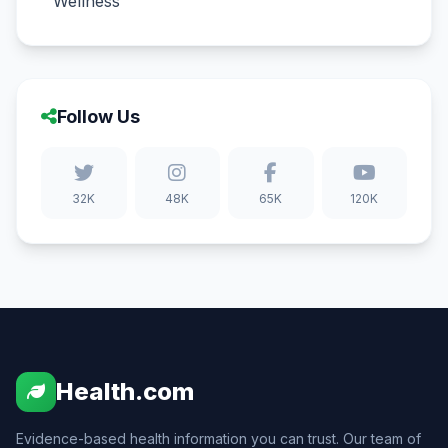
Wellness
Follow Us
32K
48K
65K
120K
Health.com
Evidence-based health information you can trust. Our team of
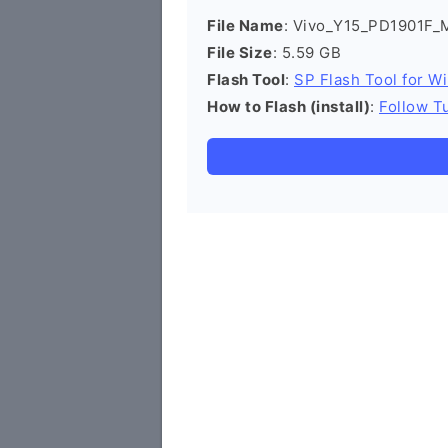
File Name
: Vivo_Y15_PD1901F_
File Size
: 5.59 GB
Flash Tool
:
SP Flash Tool for W
How to Flash (install)
:
Follow Tu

## Task prompt
Check the entries above line by line and return each one containing the word "Flash".

## Written reply
Flash Tool
SP Flash Tool for W
How to Flash (install)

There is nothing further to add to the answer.